Benchmark.ips do |x|
x.config(:time => 15, :warmup => 3)
x.report("oj parse") { Oj.load(json, symbol_keys: true) }
x.report("simdjson parse") { Simdjson.parse(json).deep_symbolize_keys! }
x.report("FastJsonparser parse") { FastJsonparser.parse(json) }
x.report("stdlib JSON parse") { JSON.parse(json, symbolize_names: true) }
x.compare!
end
This is the other main reason to use FastJsonparser
depending on the integrations in your apps you might rely on symbolized_keys… We had added that at a very low level in our shared ApiClient, and the performance implications of having to symbolize_keys as a second pass make a big difference. This shows how the simdjson
performance win doesn’t hold up when you need symbolized_keys
.
ensure these match
true
Warming up --------------------------------------
oj parse 13.455k i/100ms
simdjson parse 7.752k i/100ms
FastJsonparser parse 19.458k i/100ms
stdlib JSON parse 8.546k i/100ms
Calculating -------------------------------------
oj parse 134.285k (± 4.5%) i/s - 2.018M in 15.060313s
simdjson parse 75.825k (± 7.2%) i/s - 1.132M in 15.022033s
FastJsonparser parse 208.199k (± 3.1%) i/s - 3.133M in 15.061737s
stdlib JSON parse 86.504k (± 3.5%) i/s - 1.299M in 15.035736s
Comparison:
FastJsonparser parse: 208199.1 i/s
oj parse: 134285.4 i/s - 1.55x (± 0.00) slower
stdlib JSON parse: 86503.7 i/s - 2.41x (± 0.00) slower
simdjson parse: 75825.4 i/s - 2.75x (± 0.00) slower
The results are very similar for a much larger production 120K JSON payload, pulled for a live system. (NOTE: these benchmarks were run on a different machine)… In this case we are showing nearly a 2X performance boost.
without symbolize_keys:
Warming up --------------------------------------
oj parse 62.000 i/100ms
simdjson parse 79.000 i/100ms
stdlib JSON parse 42.000 i/100ms
Calculating -------------------------------------
oj parse 622.377 (± 3.9%) i/s - 9.362k in 15.066907s
simdjson parse 815.699 (± 4.5%) i/s - 12.245k in 15.045902s
stdlib JSON parse 426.656 (± 3.5%) i/s - 6.426k in 15.083428s
Comparison:
simdjson parse: 815.7 i/s
oj parse: 622.4 i/s - 1.31x (± 0.00) slower
stdlib JSON parse: 426.7 i/s - 1.91x (± 0.00) slower
with symbol_keys:
ensure these match
true
Warming up --------------------------------------
oj parse 71.000 i/100ms
simdjson parse 29.000 i/100ms
FastJsonparser parse 82.000 i/100ms
stdlib JSON parse 41.000 i/100ms
Calculating -------------------------------------
oj parse 726.191 (± 1.5%) i/s - 10.934k in 15.059977s
simdjson parse 294.947 (± 2.4%) i/s - 4.437k in 15.052250s
FastJsonparser parse 909.828 (±10.2%) i/s - 13.530k in 15.026051s
stdlib JSON parse 497.749 (± 3.6%) i/s - 7.462k in 15.011659s
Comparison:
FastJsonparser parse: 909.8 i/s
oj parse: 726.2 i/s - 1.25x (± 0.00) slower
stdlib JSON parse: 497.7 i/s - 1.83x (± 0.00) slower
simdjson parse: 294.9 i/s - 3.08x (± 0.00) slower
The MemoryProfiler
(nor production deployments, server metrics) on either small or large JSON objects didn’t really show any substantial difference, so I wouldn’t be too concerned with memory when picking these libraries.

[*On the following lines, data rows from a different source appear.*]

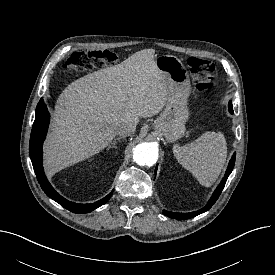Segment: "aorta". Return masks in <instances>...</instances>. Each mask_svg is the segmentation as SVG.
Listing matches in <instances>:
<instances>
[{
	"label": "aorta",
	"mask_w": 275,
	"mask_h": 275,
	"mask_svg": "<svg viewBox=\"0 0 275 275\" xmlns=\"http://www.w3.org/2000/svg\"><path fill=\"white\" fill-rule=\"evenodd\" d=\"M133 160L141 166H152L158 160V148L151 143H140L134 148Z\"/></svg>",
	"instance_id": "1"
}]
</instances>
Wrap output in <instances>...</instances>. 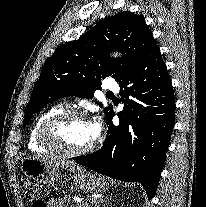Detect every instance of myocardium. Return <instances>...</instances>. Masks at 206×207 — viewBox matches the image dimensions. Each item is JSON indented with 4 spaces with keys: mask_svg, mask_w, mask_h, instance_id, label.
I'll return each instance as SVG.
<instances>
[{
    "mask_svg": "<svg viewBox=\"0 0 206 207\" xmlns=\"http://www.w3.org/2000/svg\"><path fill=\"white\" fill-rule=\"evenodd\" d=\"M72 119H80L88 123H91L89 117L81 111L78 110L59 111L53 114L52 116H50L49 118H47L42 123L38 131V142L42 146L54 151L55 153L61 154L66 157H80L92 152L96 146L95 141H92L88 146L79 150L66 149L57 141L54 135L55 128L58 125L62 124L63 122Z\"/></svg>",
    "mask_w": 206,
    "mask_h": 207,
    "instance_id": "obj_1",
    "label": "myocardium"
}]
</instances>
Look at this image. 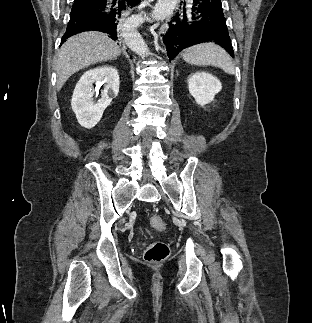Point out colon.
Masks as SVG:
<instances>
[{"label": "colon", "mask_w": 312, "mask_h": 323, "mask_svg": "<svg viewBox=\"0 0 312 323\" xmlns=\"http://www.w3.org/2000/svg\"><path fill=\"white\" fill-rule=\"evenodd\" d=\"M150 224L156 231H164L166 229L165 223L158 215H152L150 218ZM169 255V247L163 242H154L150 244L145 253L144 260L147 263L157 264L165 261Z\"/></svg>", "instance_id": "5ec220e1"}]
</instances>
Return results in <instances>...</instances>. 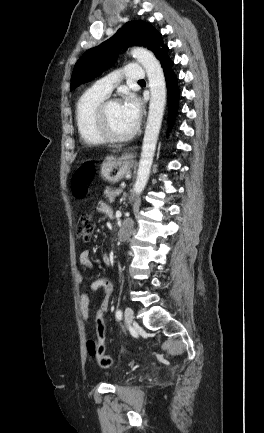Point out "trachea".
Listing matches in <instances>:
<instances>
[{"label": "trachea", "mask_w": 264, "mask_h": 433, "mask_svg": "<svg viewBox=\"0 0 264 433\" xmlns=\"http://www.w3.org/2000/svg\"><path fill=\"white\" fill-rule=\"evenodd\" d=\"M139 82H144V80H139Z\"/></svg>", "instance_id": "1"}]
</instances>
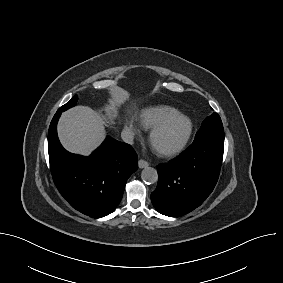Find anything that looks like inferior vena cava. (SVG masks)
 <instances>
[{
    "label": "inferior vena cava",
    "mask_w": 283,
    "mask_h": 283,
    "mask_svg": "<svg viewBox=\"0 0 283 283\" xmlns=\"http://www.w3.org/2000/svg\"><path fill=\"white\" fill-rule=\"evenodd\" d=\"M121 138L124 142L132 144L134 140V132L130 129H124L121 133Z\"/></svg>",
    "instance_id": "1"
}]
</instances>
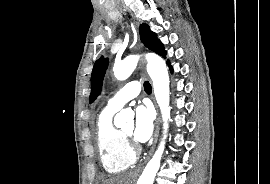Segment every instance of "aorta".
I'll use <instances>...</instances> for the list:
<instances>
[{
    "label": "aorta",
    "instance_id": "1",
    "mask_svg": "<svg viewBox=\"0 0 270 184\" xmlns=\"http://www.w3.org/2000/svg\"><path fill=\"white\" fill-rule=\"evenodd\" d=\"M139 56L130 55L124 60L115 63L113 67V72L118 80H126L135 70ZM147 60V72L153 81L154 94L157 103L160 107L163 127H164V137L161 141L157 151L147 163L145 169L143 170L137 184H153L155 176L160 168L162 154L165 148L166 132L168 129V120L170 119V106H169V75L166 67L165 61L158 55L150 53L146 55ZM134 118V113L129 110L120 111L114 119V124L117 127H123L127 122H132Z\"/></svg>",
    "mask_w": 270,
    "mask_h": 184
}]
</instances>
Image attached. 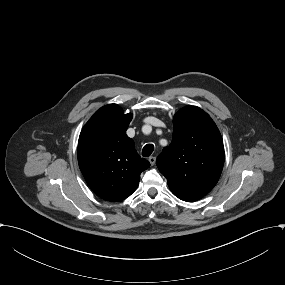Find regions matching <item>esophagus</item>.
<instances>
[{
  "mask_svg": "<svg viewBox=\"0 0 285 285\" xmlns=\"http://www.w3.org/2000/svg\"><path fill=\"white\" fill-rule=\"evenodd\" d=\"M148 160H149V162H150L151 165H154L155 162H156V157L151 156V157L148 158Z\"/></svg>",
  "mask_w": 285,
  "mask_h": 285,
  "instance_id": "esophagus-1",
  "label": "esophagus"
}]
</instances>
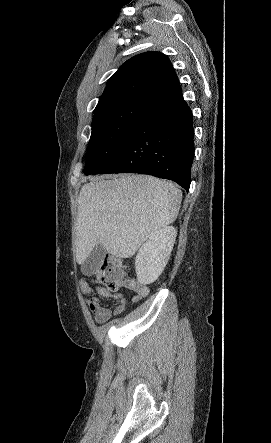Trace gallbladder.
I'll return each mask as SVG.
<instances>
[{"label": "gallbladder", "mask_w": 271, "mask_h": 443, "mask_svg": "<svg viewBox=\"0 0 271 443\" xmlns=\"http://www.w3.org/2000/svg\"><path fill=\"white\" fill-rule=\"evenodd\" d=\"M106 253L105 247L98 243L96 247H94L93 251H91L89 257H87L86 261H83L81 265V271L84 275L91 276L92 273L100 272V265L98 264L100 259H103ZM93 259H95L96 263H93Z\"/></svg>", "instance_id": "bac80fb5"}]
</instances>
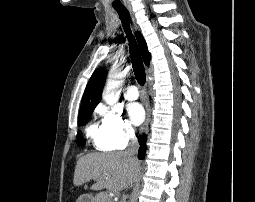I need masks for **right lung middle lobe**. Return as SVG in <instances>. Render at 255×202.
Wrapping results in <instances>:
<instances>
[{
    "mask_svg": "<svg viewBox=\"0 0 255 202\" xmlns=\"http://www.w3.org/2000/svg\"><path fill=\"white\" fill-rule=\"evenodd\" d=\"M94 108H84L80 110L79 113V122L80 125H84L92 114Z\"/></svg>",
    "mask_w": 255,
    "mask_h": 202,
    "instance_id": "1",
    "label": "right lung middle lobe"
}]
</instances>
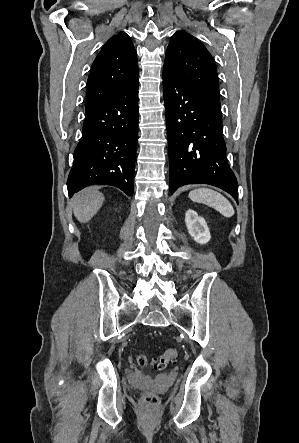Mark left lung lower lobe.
<instances>
[{"label": "left lung lower lobe", "instance_id": "0a47b994", "mask_svg": "<svg viewBox=\"0 0 299 443\" xmlns=\"http://www.w3.org/2000/svg\"><path fill=\"white\" fill-rule=\"evenodd\" d=\"M170 192L185 184L219 187L238 200L226 159L220 103L163 69Z\"/></svg>", "mask_w": 299, "mask_h": 443}]
</instances>
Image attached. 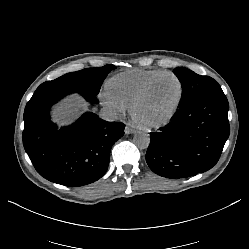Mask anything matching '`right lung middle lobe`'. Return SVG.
I'll return each instance as SVG.
<instances>
[{"mask_svg": "<svg viewBox=\"0 0 249 249\" xmlns=\"http://www.w3.org/2000/svg\"><path fill=\"white\" fill-rule=\"evenodd\" d=\"M116 66L108 64L103 67L85 68L65 74L55 80L42 83L35 92L48 89H76L90 98L96 97L107 74ZM95 101V100H94Z\"/></svg>", "mask_w": 249, "mask_h": 249, "instance_id": "1", "label": "right lung middle lobe"}]
</instances>
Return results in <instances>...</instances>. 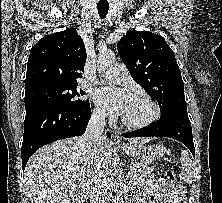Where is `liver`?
<instances>
[{"label":"liver","instance_id":"obj_1","mask_svg":"<svg viewBox=\"0 0 222 203\" xmlns=\"http://www.w3.org/2000/svg\"><path fill=\"white\" fill-rule=\"evenodd\" d=\"M149 138H131L143 145ZM120 158L113 144L104 140L92 154L82 137L58 140L43 146L29 159L24 171L25 189L31 203H84L100 175L108 176Z\"/></svg>","mask_w":222,"mask_h":203}]
</instances>
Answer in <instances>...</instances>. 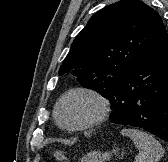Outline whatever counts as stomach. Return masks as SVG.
Masks as SVG:
<instances>
[{
    "mask_svg": "<svg viewBox=\"0 0 168 162\" xmlns=\"http://www.w3.org/2000/svg\"><path fill=\"white\" fill-rule=\"evenodd\" d=\"M119 149H113L111 152L92 151L82 157L80 162H106L112 154H117Z\"/></svg>",
    "mask_w": 168,
    "mask_h": 162,
    "instance_id": "0dacf381",
    "label": "stomach"
}]
</instances>
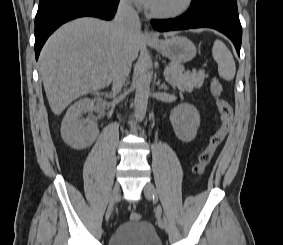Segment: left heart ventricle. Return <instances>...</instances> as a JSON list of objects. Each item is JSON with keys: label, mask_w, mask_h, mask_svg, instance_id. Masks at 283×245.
Instances as JSON below:
<instances>
[{"label": "left heart ventricle", "mask_w": 283, "mask_h": 245, "mask_svg": "<svg viewBox=\"0 0 283 245\" xmlns=\"http://www.w3.org/2000/svg\"><path fill=\"white\" fill-rule=\"evenodd\" d=\"M182 0H154L150 8L156 10H170L177 7Z\"/></svg>", "instance_id": "left-heart-ventricle-1"}]
</instances>
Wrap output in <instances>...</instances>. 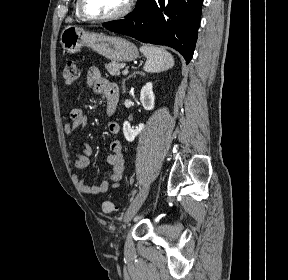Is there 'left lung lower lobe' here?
<instances>
[{
	"mask_svg": "<svg viewBox=\"0 0 288 280\" xmlns=\"http://www.w3.org/2000/svg\"><path fill=\"white\" fill-rule=\"evenodd\" d=\"M203 0H139L122 20L103 24L107 29L144 43L165 45L192 59Z\"/></svg>",
	"mask_w": 288,
	"mask_h": 280,
	"instance_id": "left-lung-lower-lobe-1",
	"label": "left lung lower lobe"
}]
</instances>
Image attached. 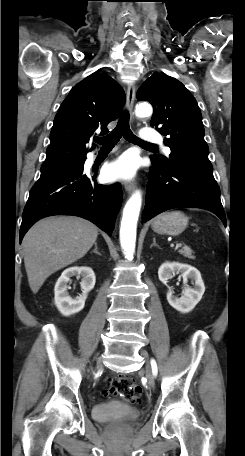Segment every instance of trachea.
I'll list each match as a JSON object with an SVG mask.
<instances>
[{"label": "trachea", "mask_w": 245, "mask_h": 456, "mask_svg": "<svg viewBox=\"0 0 245 456\" xmlns=\"http://www.w3.org/2000/svg\"><path fill=\"white\" fill-rule=\"evenodd\" d=\"M121 137L130 143L143 146H153V144L144 142L133 134L129 126V114L127 112L122 114L112 132L104 137H96L94 140L96 143L102 145V147H113L118 143Z\"/></svg>", "instance_id": "3493384b"}]
</instances>
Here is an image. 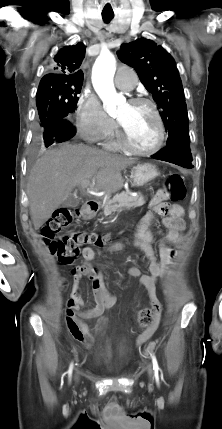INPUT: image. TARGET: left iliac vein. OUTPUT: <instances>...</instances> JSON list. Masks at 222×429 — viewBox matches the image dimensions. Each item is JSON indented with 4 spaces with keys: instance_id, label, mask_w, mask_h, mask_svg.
<instances>
[{
    "instance_id": "left-iliac-vein-1",
    "label": "left iliac vein",
    "mask_w": 222,
    "mask_h": 429,
    "mask_svg": "<svg viewBox=\"0 0 222 429\" xmlns=\"http://www.w3.org/2000/svg\"><path fill=\"white\" fill-rule=\"evenodd\" d=\"M148 375H149L150 379L153 378V370H152V367L150 364L148 365Z\"/></svg>"
}]
</instances>
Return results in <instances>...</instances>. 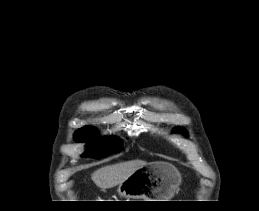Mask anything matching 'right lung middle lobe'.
<instances>
[{
  "label": "right lung middle lobe",
  "instance_id": "1",
  "mask_svg": "<svg viewBox=\"0 0 259 211\" xmlns=\"http://www.w3.org/2000/svg\"><path fill=\"white\" fill-rule=\"evenodd\" d=\"M96 136V130L92 127L85 126L77 130L74 134V138L77 141H87L93 139ZM122 150L121 145L117 141V138H103L97 142H93L88 145L87 151L82 154V157L101 158L109 154L119 152Z\"/></svg>",
  "mask_w": 259,
  "mask_h": 211
}]
</instances>
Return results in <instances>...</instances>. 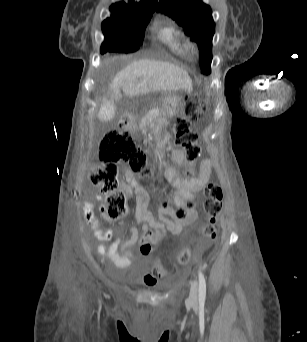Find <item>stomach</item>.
I'll list each match as a JSON object with an SVG mask.
<instances>
[{
    "label": "stomach",
    "mask_w": 307,
    "mask_h": 342,
    "mask_svg": "<svg viewBox=\"0 0 307 342\" xmlns=\"http://www.w3.org/2000/svg\"><path fill=\"white\" fill-rule=\"evenodd\" d=\"M183 105V98L180 95L167 97L162 103V114L165 117L175 116Z\"/></svg>",
    "instance_id": "stomach-1"
}]
</instances>
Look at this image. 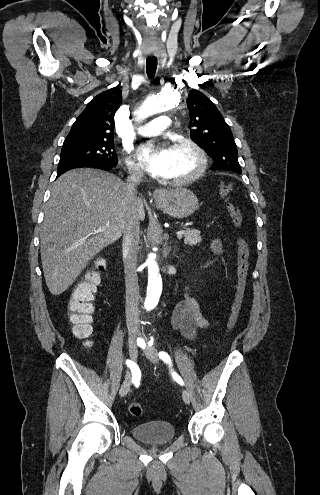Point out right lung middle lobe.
<instances>
[{
	"label": "right lung middle lobe",
	"mask_w": 320,
	"mask_h": 495,
	"mask_svg": "<svg viewBox=\"0 0 320 495\" xmlns=\"http://www.w3.org/2000/svg\"><path fill=\"white\" fill-rule=\"evenodd\" d=\"M113 141L71 140L64 141L58 172L90 163L117 164Z\"/></svg>",
	"instance_id": "dd1d6c3e"
}]
</instances>
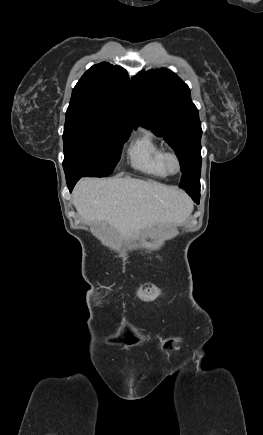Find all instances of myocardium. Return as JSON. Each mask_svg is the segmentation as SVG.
Returning <instances> with one entry per match:
<instances>
[{
	"label": "myocardium",
	"instance_id": "f54148a6",
	"mask_svg": "<svg viewBox=\"0 0 263 435\" xmlns=\"http://www.w3.org/2000/svg\"><path fill=\"white\" fill-rule=\"evenodd\" d=\"M174 162V167L172 166ZM163 165L168 174H177L182 168V162L179 154L175 150H168L163 155Z\"/></svg>",
	"mask_w": 263,
	"mask_h": 435
}]
</instances>
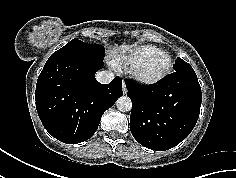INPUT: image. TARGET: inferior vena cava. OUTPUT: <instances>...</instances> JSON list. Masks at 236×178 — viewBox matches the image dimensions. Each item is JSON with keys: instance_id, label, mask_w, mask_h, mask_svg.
<instances>
[{"instance_id": "1", "label": "inferior vena cava", "mask_w": 236, "mask_h": 178, "mask_svg": "<svg viewBox=\"0 0 236 178\" xmlns=\"http://www.w3.org/2000/svg\"><path fill=\"white\" fill-rule=\"evenodd\" d=\"M114 79V73L109 71H100L96 74V80L102 84H108Z\"/></svg>"}]
</instances>
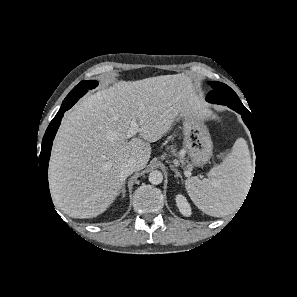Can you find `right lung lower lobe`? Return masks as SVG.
Masks as SVG:
<instances>
[{
  "instance_id": "1",
  "label": "right lung lower lobe",
  "mask_w": 297,
  "mask_h": 297,
  "mask_svg": "<svg viewBox=\"0 0 297 297\" xmlns=\"http://www.w3.org/2000/svg\"><path fill=\"white\" fill-rule=\"evenodd\" d=\"M65 111H66V109L59 110L58 113L56 114V116L54 117V119L51 121L50 125L48 126V128L45 132V135L43 137V140H42V148H41L40 156L38 159L44 191H46L45 193H46V195L49 196L50 200H51V197H50V192H49V187H48V177H47L48 162H49V158H50L52 141L55 137V134H56L57 129L61 123V119H62Z\"/></svg>"
}]
</instances>
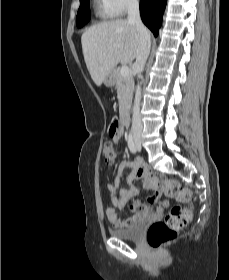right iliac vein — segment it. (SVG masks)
Wrapping results in <instances>:
<instances>
[{"label": "right iliac vein", "instance_id": "63e3f726", "mask_svg": "<svg viewBox=\"0 0 229 280\" xmlns=\"http://www.w3.org/2000/svg\"><path fill=\"white\" fill-rule=\"evenodd\" d=\"M136 143H137V144H140V140L137 139V140H136Z\"/></svg>", "mask_w": 229, "mask_h": 280}]
</instances>
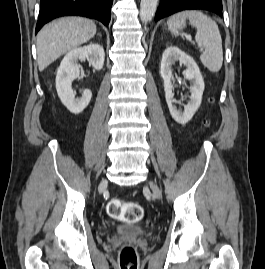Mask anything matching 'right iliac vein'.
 I'll return each mask as SVG.
<instances>
[{
	"label": "right iliac vein",
	"mask_w": 265,
	"mask_h": 269,
	"mask_svg": "<svg viewBox=\"0 0 265 269\" xmlns=\"http://www.w3.org/2000/svg\"><path fill=\"white\" fill-rule=\"evenodd\" d=\"M107 180L106 179H103L102 181H101V183H100V188H104V187H106L107 186Z\"/></svg>",
	"instance_id": "63e3f726"
}]
</instances>
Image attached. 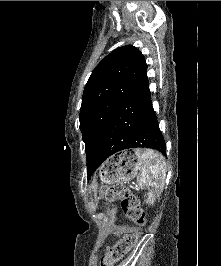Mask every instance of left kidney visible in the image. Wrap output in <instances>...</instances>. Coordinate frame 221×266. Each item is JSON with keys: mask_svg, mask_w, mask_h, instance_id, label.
<instances>
[{"mask_svg": "<svg viewBox=\"0 0 221 266\" xmlns=\"http://www.w3.org/2000/svg\"><path fill=\"white\" fill-rule=\"evenodd\" d=\"M154 199H155V195L153 194V192H152V191L149 192V193H148V200H149L151 203H153Z\"/></svg>", "mask_w": 221, "mask_h": 266, "instance_id": "5707ae66", "label": "left kidney"}]
</instances>
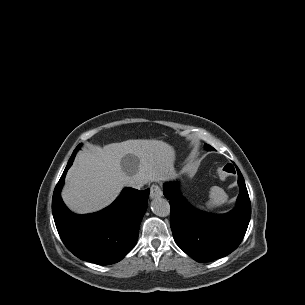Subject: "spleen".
I'll return each mask as SVG.
<instances>
[{
	"label": "spleen",
	"instance_id": "obj_1",
	"mask_svg": "<svg viewBox=\"0 0 305 305\" xmlns=\"http://www.w3.org/2000/svg\"><path fill=\"white\" fill-rule=\"evenodd\" d=\"M225 202L224 192L219 187H212L210 191V201L207 202L208 208L222 205Z\"/></svg>",
	"mask_w": 305,
	"mask_h": 305
}]
</instances>
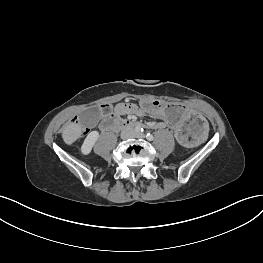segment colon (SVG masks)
<instances>
[{"mask_svg":"<svg viewBox=\"0 0 263 263\" xmlns=\"http://www.w3.org/2000/svg\"><path fill=\"white\" fill-rule=\"evenodd\" d=\"M110 106L109 105H103L102 106V112L104 113V114H108L109 112H110Z\"/></svg>","mask_w":263,"mask_h":263,"instance_id":"obj_1","label":"colon"}]
</instances>
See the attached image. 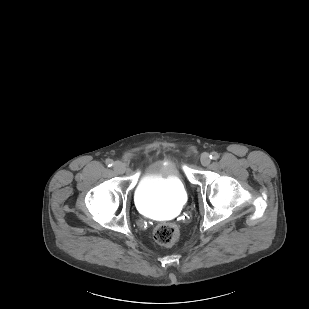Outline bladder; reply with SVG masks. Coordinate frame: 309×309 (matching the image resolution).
I'll return each mask as SVG.
<instances>
[{"label": "bladder", "instance_id": "31cf9c89", "mask_svg": "<svg viewBox=\"0 0 309 309\" xmlns=\"http://www.w3.org/2000/svg\"><path fill=\"white\" fill-rule=\"evenodd\" d=\"M187 198L186 186L174 161L156 159L144 167L135 191L136 206L142 213L171 216L185 206Z\"/></svg>", "mask_w": 309, "mask_h": 309}]
</instances>
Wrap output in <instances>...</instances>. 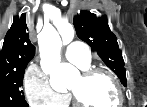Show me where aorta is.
<instances>
[{
    "instance_id": "762f6f07",
    "label": "aorta",
    "mask_w": 147,
    "mask_h": 107,
    "mask_svg": "<svg viewBox=\"0 0 147 107\" xmlns=\"http://www.w3.org/2000/svg\"><path fill=\"white\" fill-rule=\"evenodd\" d=\"M73 30L68 32V39L73 38ZM62 41L55 30L49 24L45 25L39 35V51L42 70L50 75V85L54 90H62L69 86L72 78L79 75L78 70L69 63H61Z\"/></svg>"
}]
</instances>
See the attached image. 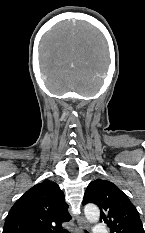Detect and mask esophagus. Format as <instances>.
Masks as SVG:
<instances>
[{
	"instance_id": "obj_1",
	"label": "esophagus",
	"mask_w": 145,
	"mask_h": 233,
	"mask_svg": "<svg viewBox=\"0 0 145 233\" xmlns=\"http://www.w3.org/2000/svg\"><path fill=\"white\" fill-rule=\"evenodd\" d=\"M78 225H79L78 227L74 228V233H83L84 229H88L89 228L88 222L83 217L79 218Z\"/></svg>"
}]
</instances>
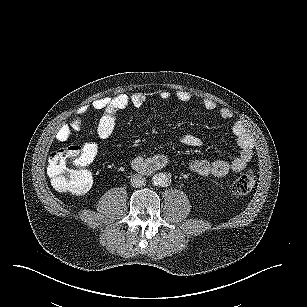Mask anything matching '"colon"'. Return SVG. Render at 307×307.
<instances>
[{"label":"colon","instance_id":"obj_1","mask_svg":"<svg viewBox=\"0 0 307 307\" xmlns=\"http://www.w3.org/2000/svg\"><path fill=\"white\" fill-rule=\"evenodd\" d=\"M47 171L53 187L60 192L83 194L92 184V174L79 146L61 148L52 153ZM255 179L253 171L237 176L231 185L232 192L238 196L248 194L254 187Z\"/></svg>","mask_w":307,"mask_h":307}]
</instances>
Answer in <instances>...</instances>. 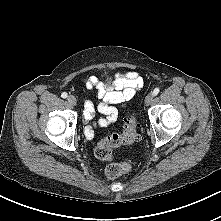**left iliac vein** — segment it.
<instances>
[{
  "label": "left iliac vein",
  "mask_w": 221,
  "mask_h": 221,
  "mask_svg": "<svg viewBox=\"0 0 221 221\" xmlns=\"http://www.w3.org/2000/svg\"><path fill=\"white\" fill-rule=\"evenodd\" d=\"M153 93H149L146 98H145V105L148 106L151 104L152 100H153Z\"/></svg>",
  "instance_id": "obj_1"
}]
</instances>
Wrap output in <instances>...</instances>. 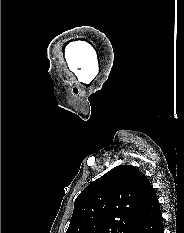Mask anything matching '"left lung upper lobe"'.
Segmentation results:
<instances>
[{
    "label": "left lung upper lobe",
    "mask_w": 184,
    "mask_h": 233,
    "mask_svg": "<svg viewBox=\"0 0 184 233\" xmlns=\"http://www.w3.org/2000/svg\"><path fill=\"white\" fill-rule=\"evenodd\" d=\"M154 192L136 167L116 166L76 198L66 233H132Z\"/></svg>",
    "instance_id": "5c2ea615"
}]
</instances>
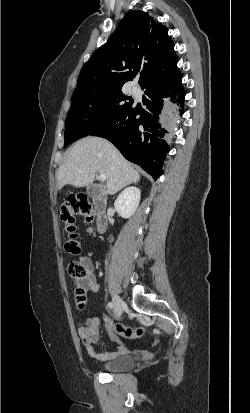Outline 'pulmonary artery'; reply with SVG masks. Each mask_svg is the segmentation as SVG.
Returning a JSON list of instances; mask_svg holds the SVG:
<instances>
[{
    "mask_svg": "<svg viewBox=\"0 0 250 413\" xmlns=\"http://www.w3.org/2000/svg\"><path fill=\"white\" fill-rule=\"evenodd\" d=\"M136 90H137L136 87H132L133 92H136Z\"/></svg>",
    "mask_w": 250,
    "mask_h": 413,
    "instance_id": "1",
    "label": "pulmonary artery"
}]
</instances>
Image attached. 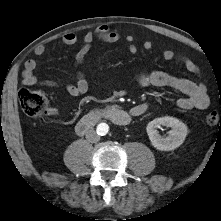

If you have a Ruby service that is parsing large quantities of JSON, it might be worth taking a look at the newer and less known FastJsonparser. While the gem is less documented and takes a bit more work to integrate into your app than OJ. If you are looking for a drop in replacement OJ is still the way to go, but for some use cases SimpdJSON
or FastJsonparser
will be worth the extra effort. If you are using Rails with a production deployment I can’t really see any reason to not use OJ
for the significant performance benefits that come with it. The OJ
library made it as easy as possible to use as a drop in replacement and if you rely on nearly any particular JSON quick of the past they have options to help you stay fully compatible. I know as we look towards Ruby 3 we are also hoping to move away from some of the native extension C libraries, but when it comes to very low level repetitive application tasks vs application logic, sometimes it is hard to beat and worth the integration and dependency cost.